Buste dénudé, cheveux rasés de près, le regard planté droit sur l’objectif : Marina Viotti exprime beaucoup de choses sur elle-même rien qu’avec une photo, celle qui figure en couverture de son nouvel album. Dans le dernier-né de la mezzo-soprano franco-suisse, il est question de vie et de mort, de lumière et d’obscurité, d’espoir et de regret, ces grandes tensions qui traversent toute vie humaine. Mélankhôlia, In Darkness Through the Light : c’est le nom donné à ce projet que Marina Viotti forme avec ses deux fidèles compagnons de route, Vincent Flückiger (luth/guitare électrique) et Fred Chappuis (guitares/synthétiseurs).
Et pour cause, la mélancolie est au centre de ce disque, tant dans la forme que dans le fond : pour la toute première fois, Marina Viotti aborde de front l’épreuve du cancer (un lymphome de Hodgkin) qu’elle a dû traverser dans le plus grand secret entre avril 2019 et janvier 2024. Le livret d’album, sous forme de journal intime, retrace sans pathos cette longue lutte contre la mort, le triomphe de la lumière sur les ténèbres.

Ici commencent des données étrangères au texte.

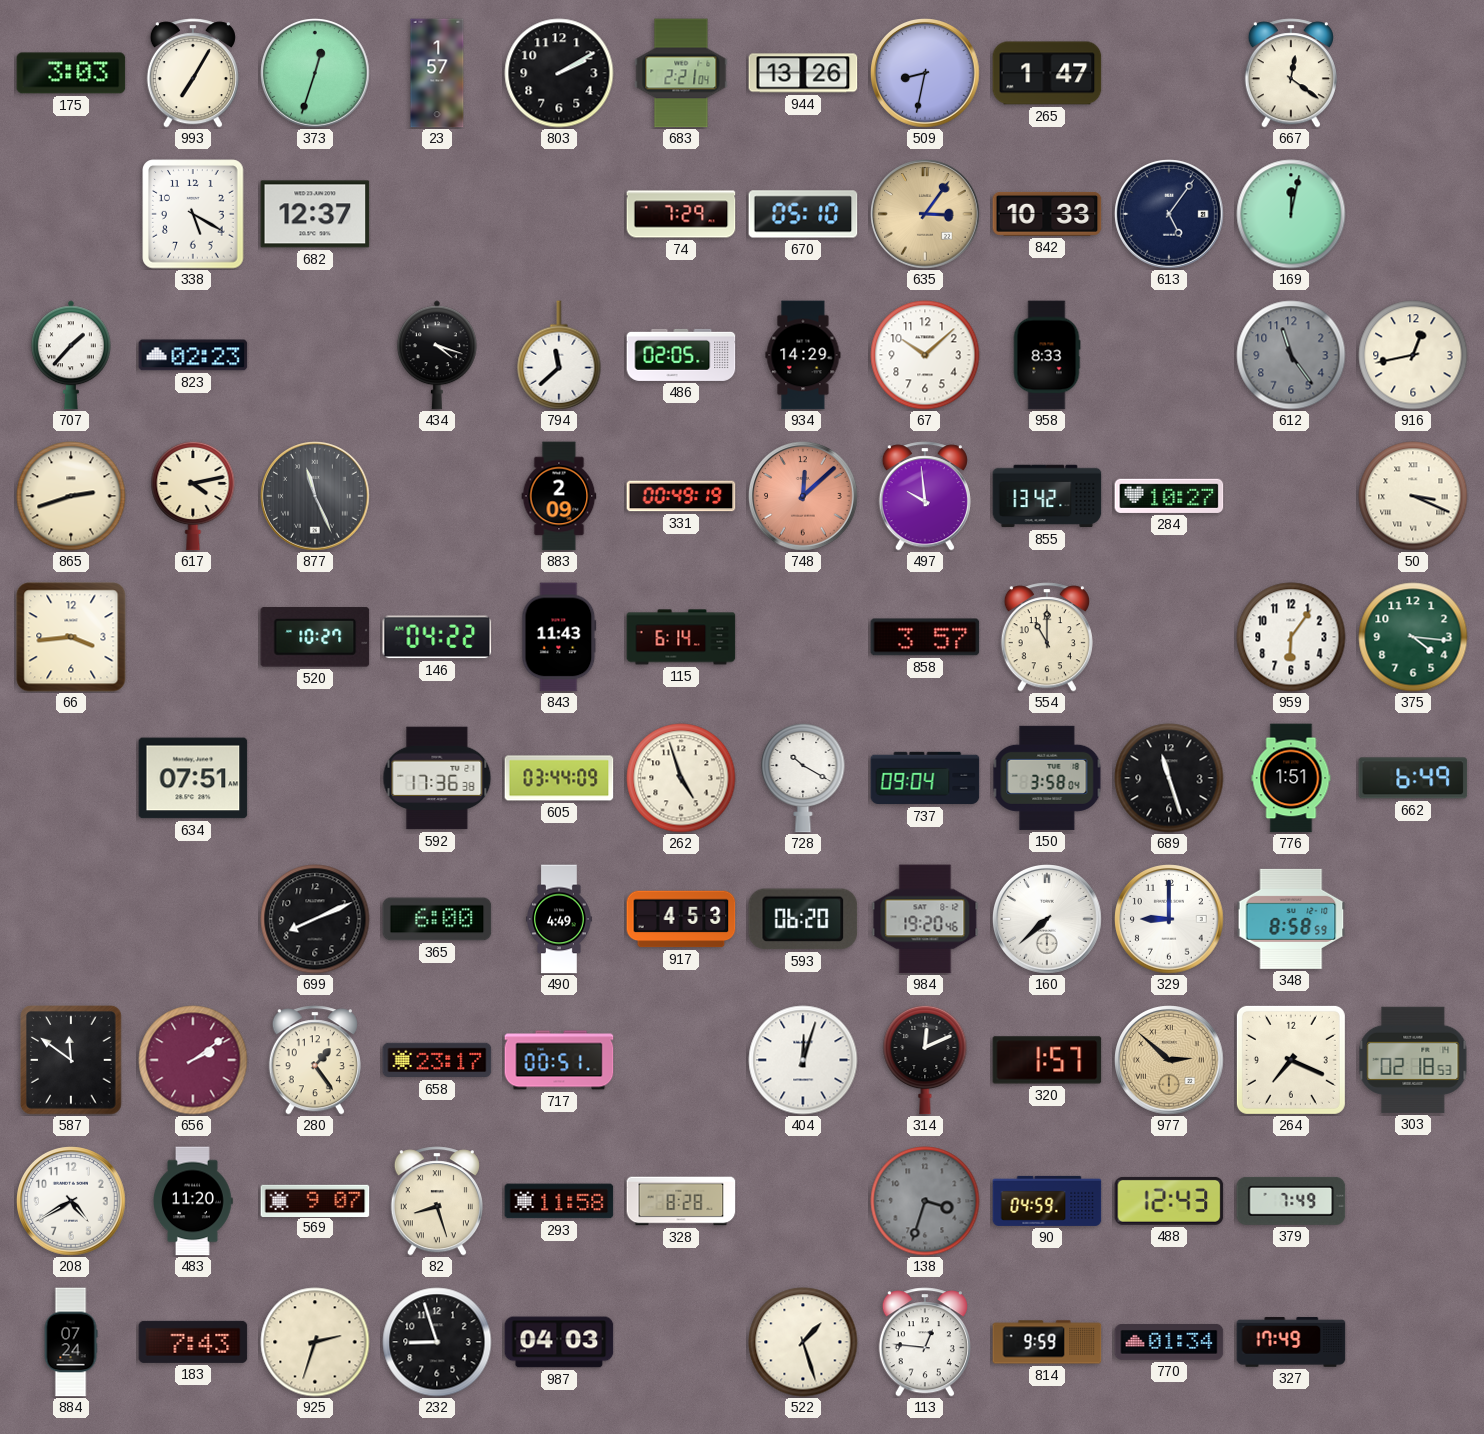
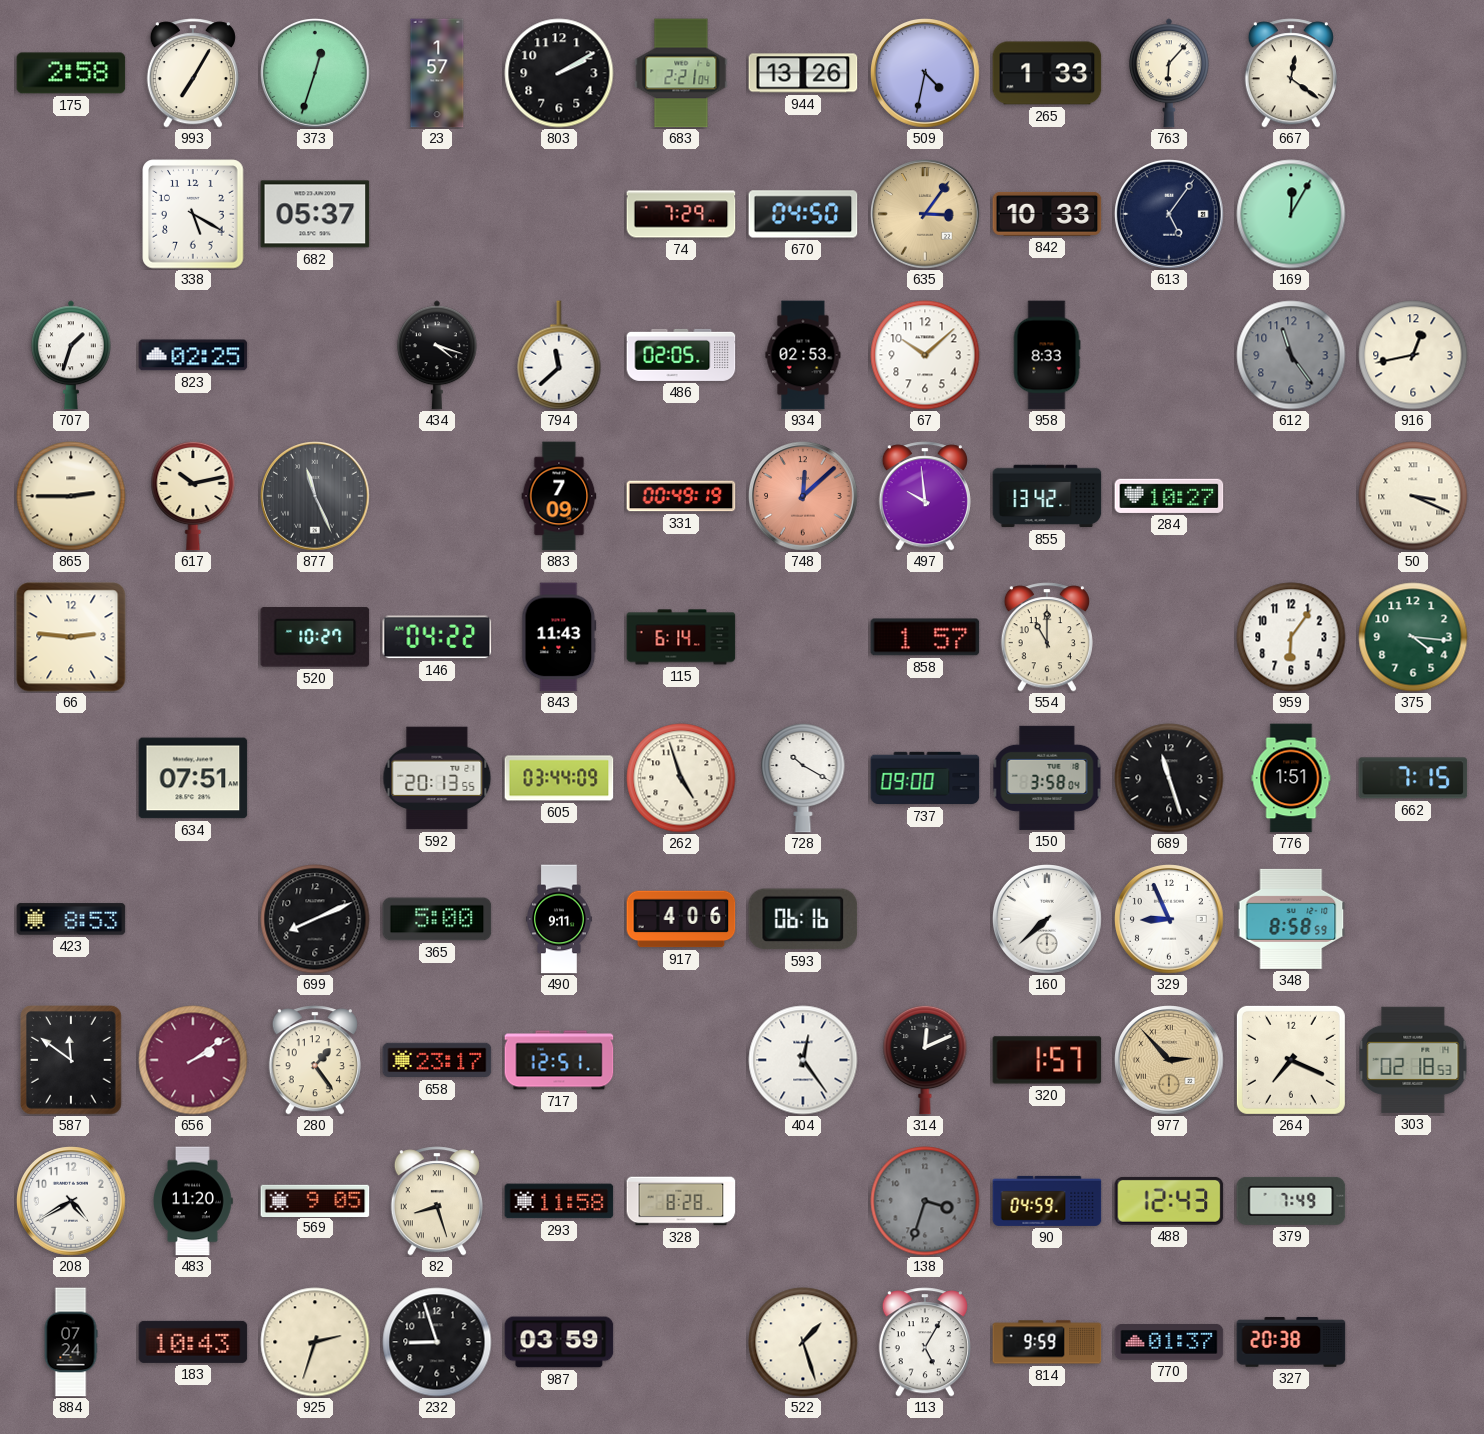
175: 3:03 -> 2:58
509: 8:32 -> 4:32
265: 1:47 -> 1:33
763: none -> 6:07
682: 12:37 -> 05:37
670: 05:10 -> 04:50
169: 12:02 -> 12:05
707: 1:37 -> 1:33
823: 02:23 -> 02:25
934: 14:29 -> 02:53
865: 2:42 -> 2:45
617: 4:13 -> 10:13
883: 2:09 -> 7:09
66: 3:44 -> 2:46
858: 3:57 -> 1:57
592: 17:36 -> 20:13
737: 09:04 -> 09:00
662: 6:49 -> 7:15
423: none -> 8:53
365: 6:00 -> 5:00
490: 4:49 -> 9:11
917: 4:53 -> 4:06
593: 06:20 -> 06:16
984: 19:20 -> none
329: 9:00 -> 8:56
717: 00:51 -> 12:51
404: 12:03 -> 12:24
977: 2:52 -> 2:53
569: 9:07 -> 9:05
183: 7:43 -> 10:43
987: 04:03 -> 03:59
113: 12:46 -> 5:05
770: 01:34 -> 01:37
327: 17:49 -> 20:38
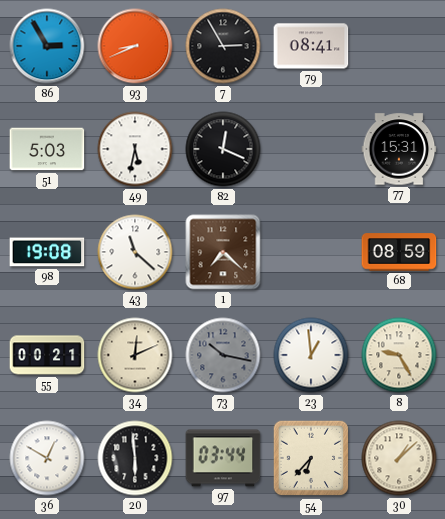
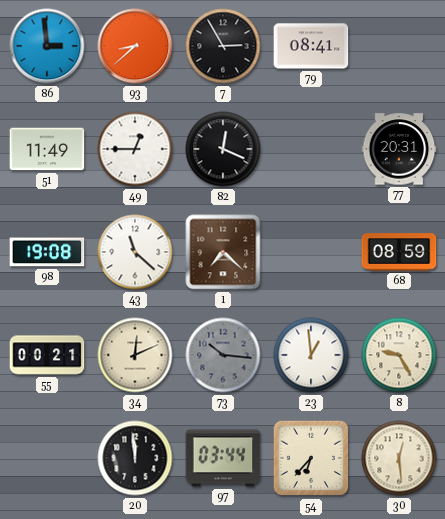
86: 2:55 -> 2:59
93: 8:41 -> 8:38
51: 5:03 -> 11:49
49: 5:32 -> 12:45
77: 15:31 -> 20:31
73: 10:17 -> 10:16
36: 12:50 -> none
20: 5:59 -> 11:59
30: 1:08 -> 12:29
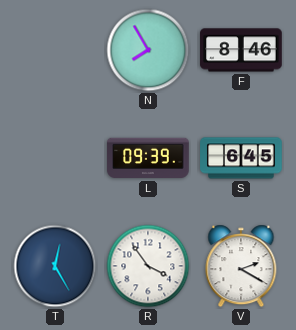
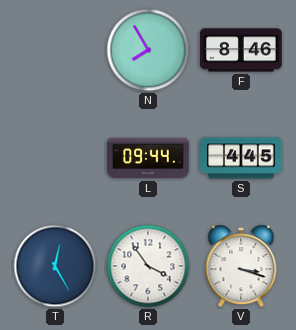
L: 09:39 -> 09:44
S: 6:45 -> 4:45
V: 2:20 -> 3:18
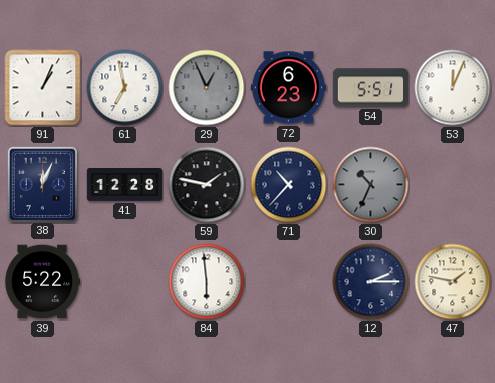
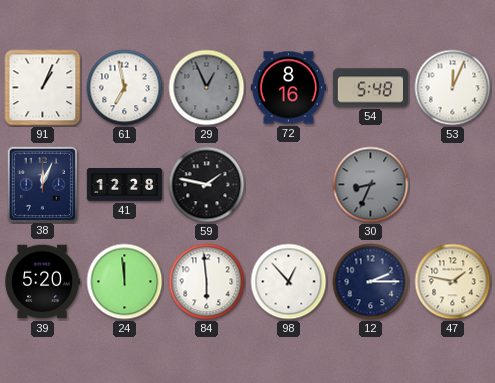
72: 6:23 -> 8:16
54: 5:51 -> 5:48
71: 10:37 -> none
30: 10:34 -> 8:34
39: 5:22 -> 5:20
24: none -> 11:59
98: none -> 12:53
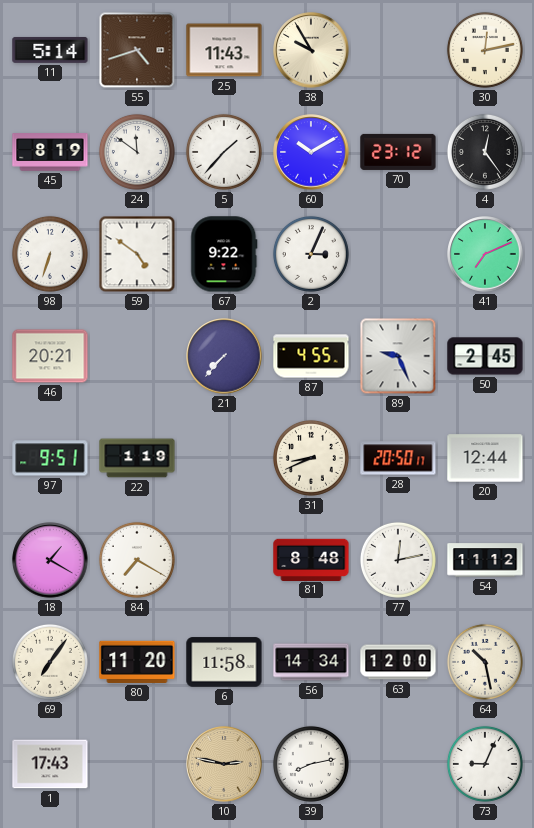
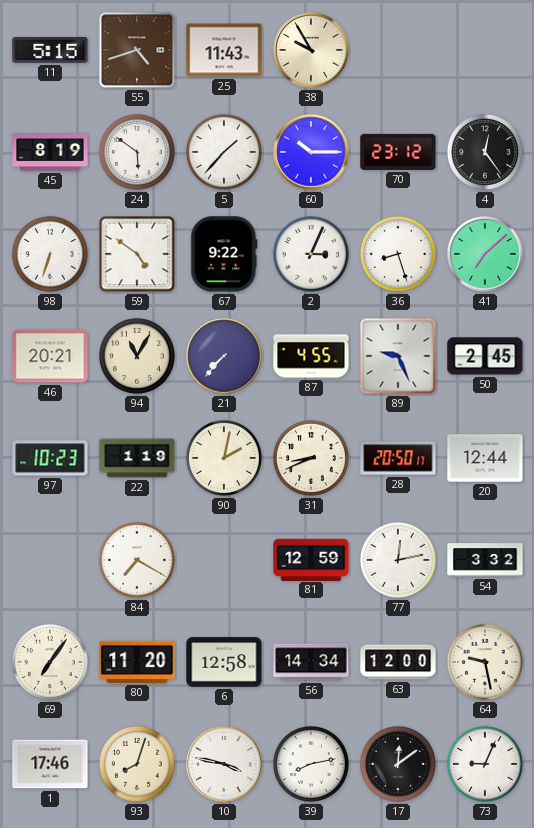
11: 5:14 -> 5:15
30: 12:13 -> none
24: 11:51 -> 5:51
60: 10:10 -> 10:15
36: none -> 8:27
41: 7:11 -> 7:08
94: none -> 11:05
97: 9:51 -> 10:23
90: none -> 2:02
18: 1:20 -> none
81: 8:48 -> 12:59
54: 11:12 -> 3:32
6: 11:58 -> 12:58
64: 10:28 -> 9:28
1: 17:43 -> 17:46
93: none -> 8:03
10: 2:47 -> 3:47
10 dial: champagne -> white
17: none -> 12:09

Cette période de vie entrait alors en résonance avec le programme du disque, initialement conçu comme programme de concert : les chansons du compositeur anglais John Dowland (pionnier du format luth-voix) y font face à d’autres compositions pop/rock de notre temps : Lana Del Rey, Björk, Metallica… Dans des réarrangements modernes mêlant luth et claviers Moog, mellotron et électronique, l’accent est mis sur l’intemporalité de la sélection, au point qu’on ne sait plus qui de Dowland, Björk, U2 ou Johnny Cash est le plus moderne ou le plus archaïque. Une cohérence de style absolue, à la beauté renversante, qui s’explique par le parcours de l’artiste.
Marina Viotti, dont la carrière connaît une ascension fulgurante depuis plusieurs années, est née dans une famille de musiciens. Après des études de lettres et de marketing, elle s’épanouit un temps en tant que chanteuse dans un groupe de metal avant de revenir à son premier amour, le chant lyrique. Elle fait ses armes en Suisse sur les scènes d’opéras (Lucerne, Zurich, Lausanne) concomitamment à plusieurs distinctions lors de concours internationaux (finaliste d’Opéralia 2018, élue « meilleure jeune chanteuse » aux International Opera Awards 2019). Refusant de tourner le dos à son passé de metalleuse, Marina Viotti œuvre à créer des ponts entre le metal et la musique classique. En juillet 2024, sa prestation à la cérémonie d’ouverture des Jeux de Paris aux côtés de Gojira lors d’un tableau d’anthologie a marqué les esprits de 2 milliards de téléspectateurs.